→ Task
Lines from the listing below that contain the string "Kapan" are to be reported.
──────── Records supplied ────────
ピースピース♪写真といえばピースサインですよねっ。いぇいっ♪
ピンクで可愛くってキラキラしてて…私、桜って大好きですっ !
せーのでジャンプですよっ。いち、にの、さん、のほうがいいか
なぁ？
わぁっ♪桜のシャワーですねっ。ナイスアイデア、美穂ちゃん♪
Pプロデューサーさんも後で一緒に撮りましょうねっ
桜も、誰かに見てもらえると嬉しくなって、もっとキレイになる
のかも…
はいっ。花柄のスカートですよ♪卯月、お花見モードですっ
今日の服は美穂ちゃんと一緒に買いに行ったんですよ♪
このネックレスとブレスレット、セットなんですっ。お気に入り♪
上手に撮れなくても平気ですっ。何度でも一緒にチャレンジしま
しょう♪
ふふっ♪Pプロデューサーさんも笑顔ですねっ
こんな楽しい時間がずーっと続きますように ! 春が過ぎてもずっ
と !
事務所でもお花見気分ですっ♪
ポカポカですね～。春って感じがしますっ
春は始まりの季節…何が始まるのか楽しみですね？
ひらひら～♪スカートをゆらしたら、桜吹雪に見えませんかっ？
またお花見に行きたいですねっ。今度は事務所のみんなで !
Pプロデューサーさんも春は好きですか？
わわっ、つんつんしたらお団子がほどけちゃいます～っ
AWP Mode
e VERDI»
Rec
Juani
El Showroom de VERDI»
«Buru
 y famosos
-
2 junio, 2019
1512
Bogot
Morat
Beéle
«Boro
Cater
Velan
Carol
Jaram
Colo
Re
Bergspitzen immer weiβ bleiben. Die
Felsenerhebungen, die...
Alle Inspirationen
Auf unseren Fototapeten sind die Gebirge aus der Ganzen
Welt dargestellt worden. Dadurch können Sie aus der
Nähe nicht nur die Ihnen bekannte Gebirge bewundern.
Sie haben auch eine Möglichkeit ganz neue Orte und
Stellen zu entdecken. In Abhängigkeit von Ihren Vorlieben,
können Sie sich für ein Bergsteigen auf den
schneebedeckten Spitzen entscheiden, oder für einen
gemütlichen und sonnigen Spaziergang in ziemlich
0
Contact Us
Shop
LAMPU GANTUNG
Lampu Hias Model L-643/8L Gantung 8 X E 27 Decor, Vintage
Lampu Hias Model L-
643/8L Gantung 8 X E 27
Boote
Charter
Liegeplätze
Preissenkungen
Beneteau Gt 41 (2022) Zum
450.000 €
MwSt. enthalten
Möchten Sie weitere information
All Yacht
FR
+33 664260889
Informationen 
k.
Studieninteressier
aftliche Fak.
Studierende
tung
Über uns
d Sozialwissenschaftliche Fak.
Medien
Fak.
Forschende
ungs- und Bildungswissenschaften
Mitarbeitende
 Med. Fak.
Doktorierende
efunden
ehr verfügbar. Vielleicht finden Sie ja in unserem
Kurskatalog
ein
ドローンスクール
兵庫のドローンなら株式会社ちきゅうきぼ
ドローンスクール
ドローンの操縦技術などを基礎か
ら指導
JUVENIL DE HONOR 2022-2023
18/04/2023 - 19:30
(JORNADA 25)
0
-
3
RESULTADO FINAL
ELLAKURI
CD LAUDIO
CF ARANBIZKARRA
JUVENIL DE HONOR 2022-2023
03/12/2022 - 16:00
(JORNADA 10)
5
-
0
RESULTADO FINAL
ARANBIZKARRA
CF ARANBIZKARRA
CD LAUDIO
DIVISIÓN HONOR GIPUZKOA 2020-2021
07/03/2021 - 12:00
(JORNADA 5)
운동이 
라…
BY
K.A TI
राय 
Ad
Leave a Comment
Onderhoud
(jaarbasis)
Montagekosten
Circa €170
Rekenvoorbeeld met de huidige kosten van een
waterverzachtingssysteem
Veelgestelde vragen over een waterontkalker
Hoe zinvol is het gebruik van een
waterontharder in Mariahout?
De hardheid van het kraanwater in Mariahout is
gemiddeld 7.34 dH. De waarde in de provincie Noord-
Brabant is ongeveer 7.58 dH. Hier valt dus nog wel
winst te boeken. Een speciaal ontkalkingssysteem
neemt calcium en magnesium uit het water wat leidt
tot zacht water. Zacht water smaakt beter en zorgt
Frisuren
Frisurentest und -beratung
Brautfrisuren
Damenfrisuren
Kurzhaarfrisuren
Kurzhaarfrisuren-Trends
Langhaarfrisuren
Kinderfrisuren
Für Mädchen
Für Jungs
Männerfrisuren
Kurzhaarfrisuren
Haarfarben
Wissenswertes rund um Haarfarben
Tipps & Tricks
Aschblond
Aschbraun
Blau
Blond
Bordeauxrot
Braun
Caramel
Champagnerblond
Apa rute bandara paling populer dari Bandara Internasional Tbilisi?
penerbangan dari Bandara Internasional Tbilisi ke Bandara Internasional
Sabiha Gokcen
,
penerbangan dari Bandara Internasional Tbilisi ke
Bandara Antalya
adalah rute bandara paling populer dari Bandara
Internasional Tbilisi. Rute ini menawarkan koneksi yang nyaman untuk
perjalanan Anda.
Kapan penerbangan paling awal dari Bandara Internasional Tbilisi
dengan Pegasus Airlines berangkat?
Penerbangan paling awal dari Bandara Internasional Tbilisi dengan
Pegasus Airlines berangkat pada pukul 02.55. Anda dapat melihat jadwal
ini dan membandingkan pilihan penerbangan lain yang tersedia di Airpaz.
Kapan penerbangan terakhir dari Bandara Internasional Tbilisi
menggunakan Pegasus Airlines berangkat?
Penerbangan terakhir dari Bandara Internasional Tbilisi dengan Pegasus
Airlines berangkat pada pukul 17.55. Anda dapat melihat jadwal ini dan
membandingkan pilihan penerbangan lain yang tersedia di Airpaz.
────────
→ Solution for this problem
Kapan penerbangan paling awal dari Bandara Internasional Tbilisi
Kapan penerbangan terakhir dari Bandara Internasional Tbilisi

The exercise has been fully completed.